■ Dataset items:
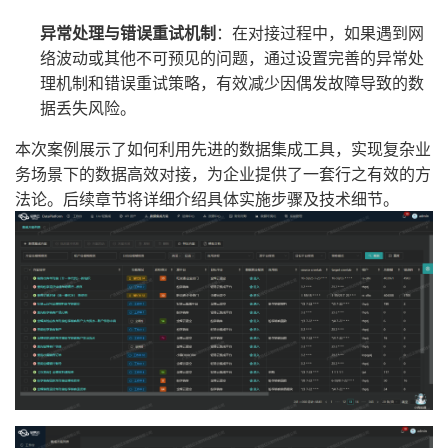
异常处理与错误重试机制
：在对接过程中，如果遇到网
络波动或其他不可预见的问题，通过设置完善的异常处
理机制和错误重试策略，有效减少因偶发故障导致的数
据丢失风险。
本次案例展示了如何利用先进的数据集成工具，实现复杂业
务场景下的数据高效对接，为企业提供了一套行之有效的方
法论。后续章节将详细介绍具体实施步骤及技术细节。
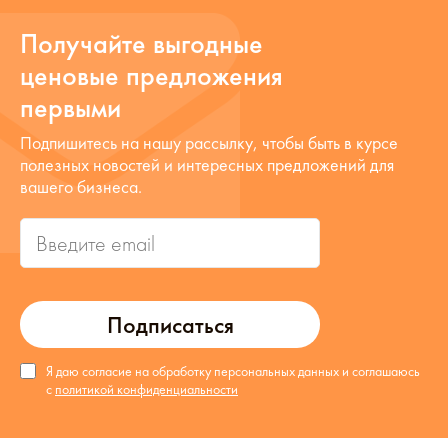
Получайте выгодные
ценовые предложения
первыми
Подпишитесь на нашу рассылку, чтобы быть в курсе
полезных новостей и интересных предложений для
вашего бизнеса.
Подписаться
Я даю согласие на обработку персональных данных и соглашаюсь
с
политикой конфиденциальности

■ What is being asked:
Repeat word for word from the line holding "ценовые предложения" down to the last line above, including both.

■ Response area:
ценовые предложения
первыми
Подпишитесь на нашу рассылку, чтобы быть в курсе
полезных новостей и интересных предложений для
вашего бизнеса.
Подписаться
Я даю согласие на обработку персональных данных и соглашаюсь
с
политикой конфиденциальности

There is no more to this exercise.